Practices, LLC, No. 3:19-CV-00053-LLK, 2020 WL 68587, at *2 (W.D. Ky. Jan. 7, 2020) (quotation marks and citations omitted). III. DISCUSSION A. Plaintiffs’ Motion to Compel (Doc. 87) The parties have been unable to agree to a search methodology for denied reimbursement claims. These claims are of central importance to Plaintiffs, as they seek to represent a class comprised of each consumer who “(a) submitted at least one eligible claim for coverage under the Waiver Agreement and (b) was denied coverage for a stated reason set forth in Defendants’ claims report . . . that is not a grounds for non-coverage under the terms and conditions set forth in the Waiver Agreement.” (Doc. 52-1, ¶ 66).
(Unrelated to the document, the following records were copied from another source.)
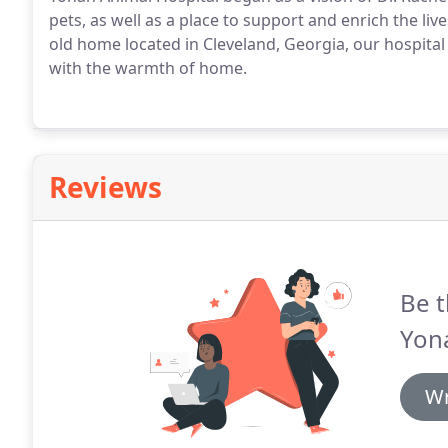
pets, as well as a place to support and enrich the l
old home located in Cleveland, Georgia, our hospital 
with the warmth of home.
Reviews
Be t
Yona
Wr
Defendant Allegiance, who maintains the claims database, narrowed its approximately 10,000 stored claims to a sample of 2,525 claims over the relevant class time period. (Doc. 87 at 2). Plaintiffs then proposed search terms which would exclude claims clearly denied under the Waiver Agreement. In doing so, they borrowed language directly

from the listed exclusions in the terms and conditions of the Waiver Agreement. (Doc. 87-2 at 4– 5). For example, they suggested searching the warranty and notes sections of the claims reports for language like “poor body work” or “incomplete body work” and excluding those claims (id.), because “[p]oor or incomplete body work” is a listed exclusion in the Waiver Agreement (see, e.g., Doc. 92-1 at 3). Defendant responded that it does not process claims using the language of the Waiver Agreement in that manner, and the search terms were thus unacceptable. (Doc. 87-3 at 3–4). When Defendant requested that its IT department perform the search with those terms, only five claims were excluded. (Id. at 4). In lieu of Plaintiffs’ proposed search terms, Defendant suggested that the search be tailored to identify claims with “physical characteristics of the alleged wear and tear

claims [Plaintiffs] contend should have been covered.” (Id.). Particularly, Defendant offered that it could search claims for the terms “scratch” and “12”, “given that Plaintiffs could represent a class of similarly-situated claimants whose claims were denied for scratches longer than 12 inches.” (Id.). Plaintiffs countered that the twelve-inch scratch criterion was “far too underinclusive and fails to reflect the scope of the proposed class.” (Doc. 87-4 at 3). They renewed their request for the data returned by their original search terms (id.), which Defendant refused to produce (Doc. 87-5 at 3). Now, Plaintiffs move to compel production of the class data. “Designing search terms to be used to produce . . . electronically stored information requires ‘careful thought, quality control, testing, and cooperation with opposing counsel.” Ohio A. Phillip Randolph Inst. v. Smith, No. 1:18cv357, 2018 WL 6308849, at *5 (S.D. Ohio Dec.